Wegen der guten Wirtschaftslage finden aktuell viele Arbeitslose einen Arbeitsplatz. Die Arbeitslosenzahlen sinken, die Erwerbsbeteiligung steigt. Das Arbeitsministerium spricht bereits vom Ziel der Vollbeschäftigung. Die registrierte Arbeitslosigkeit liegt in Deutschland aber weiterhin bei knapp 2,9 Millionen Menschen im Jahresdurchschnitt 2011. Von diesen Menschen zählen deutlich über eine Million (1.056.000) zu den Langzeitarbeitslosen, die bereits länger als ein Jahr ohne Arbeit sind. Meist sorgen bei ihnen multiple Vermittlungshemmnisse wie beispielsweise eine fehlende oder geringe Ausbildung zusammen mit gesundheitlichen Problemen, einem höheren Alter oder einem Migrationshintergrund dafür, dass ihre Chancen auf einen regulären Arbeitsplatz gegen Null tendieren. Auch bei guter Wirtschafts- und entsprechender Arbeitsmarktlage ändert sich an diesen Problemen nichts und so bleiben sie meist in der so genannten verfestigten Arbeitslosigkeit oder Sockelarbeitslosigkeit zurück.
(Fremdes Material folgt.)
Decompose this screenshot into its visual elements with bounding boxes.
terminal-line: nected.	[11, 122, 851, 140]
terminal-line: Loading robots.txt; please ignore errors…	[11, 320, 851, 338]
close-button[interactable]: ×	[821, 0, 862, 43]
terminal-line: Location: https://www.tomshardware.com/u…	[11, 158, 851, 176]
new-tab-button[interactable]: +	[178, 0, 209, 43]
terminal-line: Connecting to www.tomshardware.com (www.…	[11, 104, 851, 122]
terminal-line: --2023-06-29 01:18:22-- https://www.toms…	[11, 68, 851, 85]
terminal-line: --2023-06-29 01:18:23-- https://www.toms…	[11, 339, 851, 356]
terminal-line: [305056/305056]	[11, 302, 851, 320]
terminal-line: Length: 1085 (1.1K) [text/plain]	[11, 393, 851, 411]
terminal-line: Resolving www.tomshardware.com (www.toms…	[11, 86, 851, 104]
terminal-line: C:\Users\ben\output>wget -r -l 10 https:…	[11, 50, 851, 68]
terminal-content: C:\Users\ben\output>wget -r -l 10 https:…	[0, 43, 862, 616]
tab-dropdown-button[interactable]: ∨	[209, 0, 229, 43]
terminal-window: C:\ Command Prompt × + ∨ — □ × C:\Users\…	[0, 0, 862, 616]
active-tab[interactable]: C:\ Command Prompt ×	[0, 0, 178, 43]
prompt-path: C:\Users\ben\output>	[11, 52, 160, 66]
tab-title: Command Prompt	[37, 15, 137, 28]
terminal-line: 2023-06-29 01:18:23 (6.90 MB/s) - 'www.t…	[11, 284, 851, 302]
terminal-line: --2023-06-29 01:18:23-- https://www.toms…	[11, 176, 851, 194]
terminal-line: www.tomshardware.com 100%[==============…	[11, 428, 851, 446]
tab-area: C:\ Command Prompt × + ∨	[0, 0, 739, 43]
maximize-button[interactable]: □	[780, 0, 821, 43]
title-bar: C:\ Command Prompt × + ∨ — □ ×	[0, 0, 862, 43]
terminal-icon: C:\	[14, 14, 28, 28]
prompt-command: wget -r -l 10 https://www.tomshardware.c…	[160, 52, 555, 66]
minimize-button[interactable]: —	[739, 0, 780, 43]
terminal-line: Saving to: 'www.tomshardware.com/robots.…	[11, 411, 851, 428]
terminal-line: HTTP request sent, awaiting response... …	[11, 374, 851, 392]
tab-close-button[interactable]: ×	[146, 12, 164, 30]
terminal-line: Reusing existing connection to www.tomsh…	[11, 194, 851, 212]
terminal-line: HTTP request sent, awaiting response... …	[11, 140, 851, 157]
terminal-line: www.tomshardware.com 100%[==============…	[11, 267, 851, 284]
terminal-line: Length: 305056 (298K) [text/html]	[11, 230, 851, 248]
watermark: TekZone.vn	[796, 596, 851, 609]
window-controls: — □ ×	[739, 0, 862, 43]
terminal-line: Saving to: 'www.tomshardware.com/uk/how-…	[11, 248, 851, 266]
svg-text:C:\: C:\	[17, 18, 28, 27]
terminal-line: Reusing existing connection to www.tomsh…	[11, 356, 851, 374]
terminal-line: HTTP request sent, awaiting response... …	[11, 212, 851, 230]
Schwer vermittelbar wegen Krankheit, Alter, Ausbildung in der DDR

Bis 2008 war Wilfried Matthes einer von diesen Menschen. Seine Vermittlungshemmnisse: Gesundheitliche Einschränkungen, sein Alter und sein beruflicher Hintergrund. Herr Matthes ist 54 Jahre alt. Vor einigen Jahren hatte er einen Bandscheibenvorfall. Schon seit seiner Kindheit kämpft er dazu mit psychischen Problemen, die er, wie er selbst sagt, aber unter Kontrolle hat, so lange er Arbeitstempo und Aufgaben relativ frei einteilen kann.
Matthes ist im Berliner Ostteil aufgewachsen und hat dort eine Ausbildung zum Facharbeiter für Betriebs- und Verkehrsdienst gemacht. Nach der Wende war er zunächst bei den Berliner Verkehrsbetrieben beschäftigt, 1999 zog er nach Stuttgart und fand dort eine Stelle in der Medienbeobachtung. Als sein Arbeitgeber 2005 in die Schweiz ging, verlor Herr Matthes seine Stelle und wurde arbeitslos.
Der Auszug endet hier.